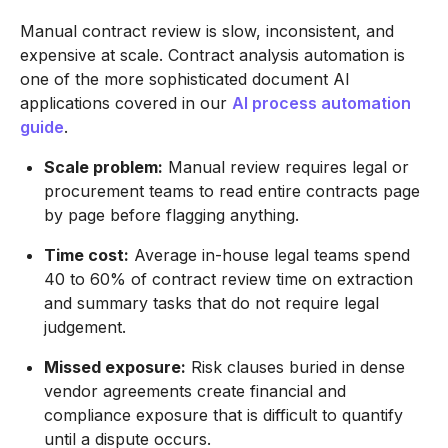
Manual contract review is slow, inconsistent, and
expensive at scale. Contract analysis automation is
one of the more sophisticated document AI
applications covered in our
AI process automation
guide
.
Scale problem:
Manual review requires legal or
procurement teams to read entire contracts page
by page before flagging anything.
Time cost:
Average in-house legal teams spend
40 to 60% of contract review time on extraction
and summary tasks that do not require legal
judgement.
Missed exposure:
Risk clauses buried in dense
vendor agreements create financial and
compliance exposure that is difficult to quantify
until a dispute occurs.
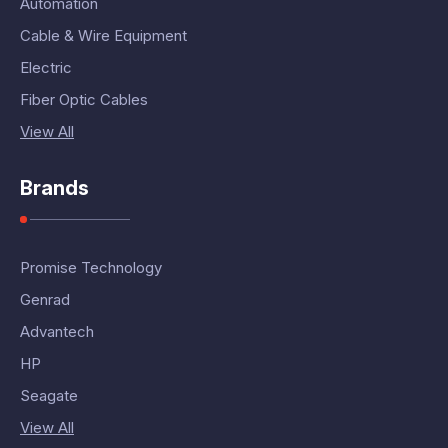
Automation
Cable & Wire Equipment
Electric
Fiber Optic Cables
View All
Brands
Promise Technology
Genrad
Advantech
HP
Seagate
View All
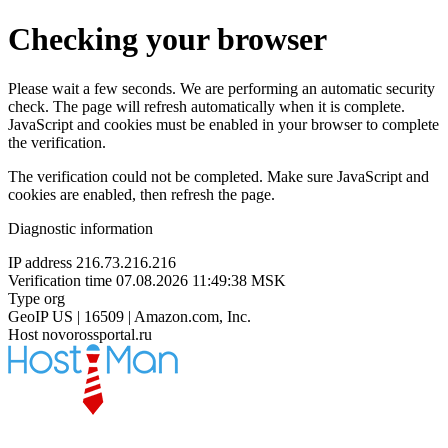
Checking your browser
Please wait a few seconds. We are performing an automatic security
check. The page will refresh automatically when it is complete.
JavaScript and cookies must be enabled in your browser to complete
the verification.
The verification could not be completed. Make sure JavaScript and
cookies are enabled, then refresh the page.
Diagnostic information
IP address
216.73.216.216
Verification time
07.08.2026 11:49:38 MSK
Type
org
GeoIP
US | 16509 | Amazon.com, Inc.
Host
novorossportal.ru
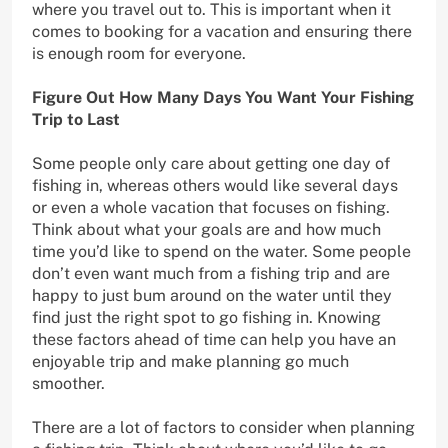
where you travel out to. This is important when it
comes to booking for a vacation and ensuring there
is enough room for everyone.
Figure Out How Many Days You Want Your Fishing
Trip to Last
Some people only care about getting one day of
fishing in, whereas others would like several days
or even a whole vacation that focuses on fishing.
Think about what your goals are and how much
time you’d like to spend on the water. Some people
don’t even want much from a fishing trip and are
happy to just bum around on the water until they
find just the right spot to go fishing in. Knowing
these factors ahead of time can help you have an
enjoyable trip and make planning go much
smoother.
There are a lot of factors to consider when planning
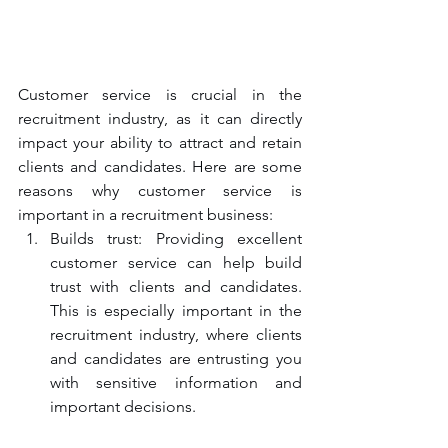
Customer service is crucial in the 
recruitment industry, as it can directly 
impact your ability to attract and retain 
clients and candidates. Here are some 
reasons why customer service is 
important in a recruitment business:
Builds trust: Providing excellent 
customer service can help build 
trust with clients and candidates. 
This is especially important in the 
recruitment industry, where clients 
and candidates are entrusting you 
with sensitive information and 
important decisions.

Activity =
Output exactly the lines above, beginning at the one with "There are a" and stopping after the one with "trust with clients and candidates.". Pictures are to be omitted.

Response to the task =
There are a lot of factors to consider when planning
Customer service is crucial in the 
recruitment industry, as it can directly 
impact your ability to attract and retain 
clients and candidates. Here are some 
reasons why customer service is 
important in a recruitment business:
Builds trust: Providing excellent 
customer service can help build 
trust with clients and candidates. 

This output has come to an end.